▶ _Extracted material_:
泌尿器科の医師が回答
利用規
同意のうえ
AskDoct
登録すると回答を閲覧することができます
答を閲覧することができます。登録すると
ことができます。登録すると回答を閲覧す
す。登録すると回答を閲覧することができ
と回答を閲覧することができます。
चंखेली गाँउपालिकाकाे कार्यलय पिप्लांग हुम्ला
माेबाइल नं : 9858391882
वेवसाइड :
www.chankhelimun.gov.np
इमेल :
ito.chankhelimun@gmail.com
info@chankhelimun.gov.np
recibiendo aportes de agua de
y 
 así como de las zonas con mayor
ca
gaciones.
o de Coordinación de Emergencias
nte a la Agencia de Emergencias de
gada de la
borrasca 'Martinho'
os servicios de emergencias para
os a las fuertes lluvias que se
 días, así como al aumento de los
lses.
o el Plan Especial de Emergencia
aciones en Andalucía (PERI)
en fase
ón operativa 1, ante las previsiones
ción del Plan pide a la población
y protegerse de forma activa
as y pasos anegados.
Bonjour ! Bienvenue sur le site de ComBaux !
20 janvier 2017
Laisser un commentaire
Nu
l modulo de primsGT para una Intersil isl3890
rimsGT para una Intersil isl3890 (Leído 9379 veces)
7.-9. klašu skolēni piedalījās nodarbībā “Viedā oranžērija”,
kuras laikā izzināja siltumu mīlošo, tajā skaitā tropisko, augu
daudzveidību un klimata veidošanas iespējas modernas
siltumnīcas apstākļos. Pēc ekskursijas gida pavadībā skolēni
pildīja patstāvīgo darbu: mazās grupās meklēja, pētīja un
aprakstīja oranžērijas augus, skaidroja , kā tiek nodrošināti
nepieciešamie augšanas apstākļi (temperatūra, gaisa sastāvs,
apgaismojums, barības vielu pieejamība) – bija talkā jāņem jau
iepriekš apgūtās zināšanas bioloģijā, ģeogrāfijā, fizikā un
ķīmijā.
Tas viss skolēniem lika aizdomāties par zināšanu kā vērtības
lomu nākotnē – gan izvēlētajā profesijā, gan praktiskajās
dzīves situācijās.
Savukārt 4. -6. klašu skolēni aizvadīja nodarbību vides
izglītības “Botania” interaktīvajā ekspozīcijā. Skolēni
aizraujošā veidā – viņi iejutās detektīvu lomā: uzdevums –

▶ _How to complete this task_: Scan the lines above for the word "para". Return each one that has it.

▶ _Solution_:
os servicios de emergencias para
l modulo de primsGT para una Intersil isl3890
rimsGT para una Intersil isl3890 (Leído 9379 veces)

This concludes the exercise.